Den Gewinn der Einsicht in den Transformationsprozess für das religiöse Bewusstsein sieht O. in dem Angebot, »sich im Durchgang durch solche Umformungen der inneren Vielfalt in der Ge­staltung und Symbolisierung seiner religiösen Grundsätze bewußt zu werden und durch den Perspektivengewinn solcher Interpretationsbemühungen nun auch selbständig den hermeneutisch er­schließbaren Kontexten dieser Ideen auf den Grund zu gehen« (289). So werde das religiöse Subjekt »weit weniger abhängig von der zeichengebundenen Kodierung traditionaler Symbolisierungen des Erlösungsgedankens« (ebd.). Weiter hält O. fest, dass sich die von ihm untersuchten Transformationen der »ästhetischen Religion zuordnen« (290) lassen, indem sich die Erlösung jeweils »im ästhetischen Akt der Anschauung« (ebd.) bewähre. Daraus entwickelt er die religionstheologische Empfehlung, die These von der »abso­luten Höchstgeltung des Christentums als sittlicher Erlösungs­re­ligion« (Hervorhebung von mir) zurückzunehmen und »eine kulturrelative Betrachtungsweise« (291) der unterschiedlichen Erlösungskonzepte anzustreben.
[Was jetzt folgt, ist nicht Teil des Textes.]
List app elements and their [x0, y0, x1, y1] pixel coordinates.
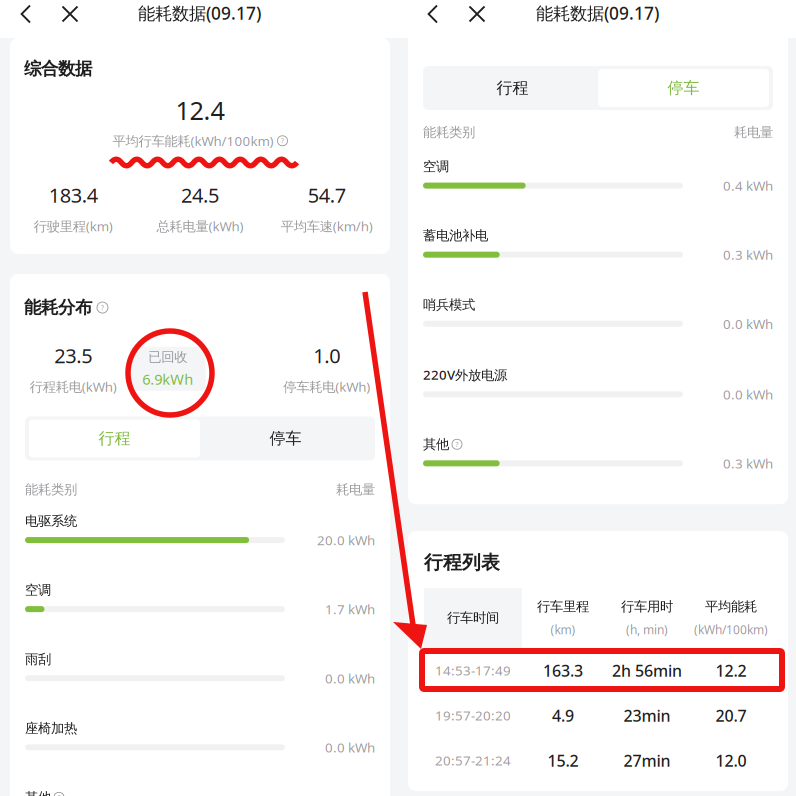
staticText: 20.7: [716, 705, 746, 726]
staticText: 1.0: [313, 342, 340, 369]
staticText: 行驶里程(km): [34, 217, 113, 235]
staticText: 行车时间: [447, 610, 499, 626]
staticText: 能耗类别: [423, 124, 475, 140]
staticText: 空调: [25, 582, 51, 598]
staticText: 行程耗电(kWh): [30, 378, 117, 396]
staticText: 12.2: [716, 660, 746, 681]
staticText: 15.2: [548, 750, 578, 771]
staticText: 0.0 kWh: [325, 669, 375, 687]
staticText: 雨刮: [25, 651, 51, 667]
button[interactable]: Close: [453, 0, 493, 33]
staticText: 0.3 kWh: [723, 454, 773, 472]
staticText: 其他: [25, 789, 51, 796]
staticText: 6.9kWh: [142, 369, 193, 389]
staticText: 行车里程: [537, 598, 589, 615]
staticText: 耗电量: [734, 124, 773, 140]
staticText: 空调: [423, 158, 449, 175]
staticText: 能耗数据(09.17): [138, 2, 261, 24]
staticText: 平均行车能耗(kWh/100km): [112, 132, 274, 150]
staticText: 行车用时: [621, 598, 673, 615]
button[interactable]: 行程: [29, 420, 200, 458]
staticText: 23.5: [54, 342, 92, 369]
staticText: 12.0: [716, 750, 746, 771]
staticText: (h, min): [626, 622, 668, 638]
staticText: 其他: [423, 436, 449, 452]
staticText: 12.4: [176, 93, 224, 127]
button[interactable]: Back: [6, 0, 46, 33]
staticText: 蓄电池补电: [423, 228, 488, 244]
staticText: 能耗分布: [24, 297, 92, 318]
staticText: 0.0 kWh: [723, 315, 773, 333]
staticText: 能耗数据(09.17): [536, 2, 659, 24]
staticText: 183.4: [49, 182, 98, 208]
staticText: 平均车速(km/h): [281, 217, 373, 235]
staticText: 行程列表: [424, 551, 500, 574]
staticText: 4.9: [552, 705, 574, 726]
staticText: ?: [58, 793, 60, 796]
staticText: 电驱系统: [25, 513, 77, 529]
staticText: ?: [456, 440, 458, 449]
staticText: 已回收: [148, 349, 187, 365]
staticText: (km): [550, 622, 576, 638]
button[interactable]: 行程: [427, 69, 598, 107]
staticText: 停车: [270, 429, 302, 448]
staticText: 163.3: [543, 660, 583, 681]
staticText: 0.0 kWh: [325, 738, 375, 756]
staticText: 0.3 kWh: [723, 246, 773, 264]
button[interactable]: 停车: [200, 420, 371, 458]
staticText: 19:57-20:20: [435, 707, 511, 724]
staticText: 20:57-21:24: [435, 752, 511, 769]
staticText: ?: [281, 136, 284, 145]
staticText: 耗电量: [336, 482, 375, 498]
staticText: 24.5: [181, 182, 219, 208]
staticText: ?: [101, 303, 104, 312]
staticText: 行程: [496, 78, 528, 98]
staticText: 行程: [98, 429, 130, 448]
staticText: 能耗类别: [25, 482, 77, 498]
staticText: 27min: [624, 750, 670, 771]
staticText: 哨兵模式: [423, 296, 475, 313]
staticText: 220V外放电源: [423, 366, 507, 383]
staticText: 1.7 kWh: [325, 600, 375, 618]
staticText: 0.4 kWh: [723, 177, 773, 194]
staticText: 平均能耗: [705, 598, 757, 615]
staticText: 23min: [624, 705, 670, 726]
staticText: 20.0 kWh: [317, 531, 375, 549]
button[interactable]: 停车: [598, 69, 769, 107]
button[interactable]: Close: [46, 0, 86, 33]
staticText: 座椅加热: [25, 720, 77, 736]
staticText: 2h 56min: [612, 660, 682, 681]
staticText: 总耗电量(kWh): [156, 217, 244, 235]
staticText: 54.7: [308, 182, 346, 208]
button[interactable]: Back: [413, 0, 453, 33]
staticText: 0.0 kWh: [723, 385, 773, 403]
staticText: (kWh/100km): [694, 622, 768, 638]
staticText: 停车: [668, 78, 700, 98]
staticText: 停车耗电(kWh): [283, 378, 370, 396]
staticText: 综合数据: [24, 58, 92, 79]
staticText: 14:53-17:49: [435, 662, 511, 679]
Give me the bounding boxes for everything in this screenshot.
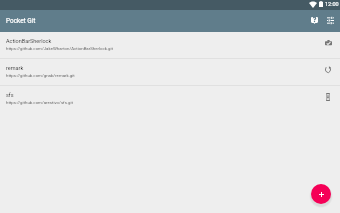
button[interactable]: Repository action <box>319 88 337 106</box>
staticText: ActionBarSherlock <box>6 38 52 44</box>
staticText: 12:00 <box>325 1 339 7</box>
button[interactable]: Help <box>307 13 322 28</box>
staticText: https://github.com/gnab/remark.git <box>6 73 75 78</box>
button[interactable]: Add repository <box>311 184 331 204</box>
staticText: sfs <box>6 92 14 98</box>
button[interactable]: ActionBarSherlock <box>0 32 340 58</box>
button[interactable]: Repository action <box>319 61 337 79</box>
staticText: Pocket Git <box>6 17 36 25</box>
button[interactable]: sfs <box>0 86 340 112</box>
staticText: https://github.com/arestivo/sfs.git <box>6 100 73 105</box>
staticText: https://github.com/JakeWharton/ActionBar… <box>6 46 113 51</box>
staticText: remark <box>6 65 24 71</box>
button[interactable]: Repository action <box>319 34 337 52</box>
button[interactable]: remark <box>0 59 340 85</box>
button[interactable]: Settings <box>323 13 338 28</box>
Allerdings dürfe »ein insgesamt kulturof­fener und den Ideen des Pluralismus und des Individualismus aufgeschlossener christlicher Erlösungsbegriff nicht als unbegrenzt verschieblich« (291) verstanden werden. Er stehe vielmehr »unter der Anforderung, dem sich in seiner Perspektive auslegenden Bewußtsein ein Ensemble spezifischer Symbole zu präsentieren, die sich zur Darstellung und Selbstklärung der je individuellen Situation eignen« (291).
Die Frage nach der »Legitimität der erörterten Erlösungsbegriffe« (16), die O. in seiner Arbeit zu Gunsten eines kulturhermeneutischen Verfahrens dezidiert nicht klären möchte, wird mit diesen Überlegungen de facto in die Frage nach ihrer Leistungsfähigkeit für die Selbst- und Weltdeutung des Individuums überführt. Die gegenwärtige Plausibilität der Erlösungsidee zu prüfen, wäre – wie O. selbst vermerkt – jedoch Aufgabe »einer anderen und anders gewichteten Untersuchung« (294). Das Verdienst seines Buches besteht demgegenüber darin, anhand der je für sich und in ihrem ideengeschichtlichen Zusammenhang feinsinnig rekonstruierten Umformungen der Erlösungsidee bei Schopenhauer, Wagner und Nietzsche ein Stück Geistesgeschichte erschlossen zu haben. So demonstriert sein Buch, wie gerade auch die außertheologischen Transformationen christlicher Glaubensinhalte zur Besinnung auf das Wesen des Christentums nötigen.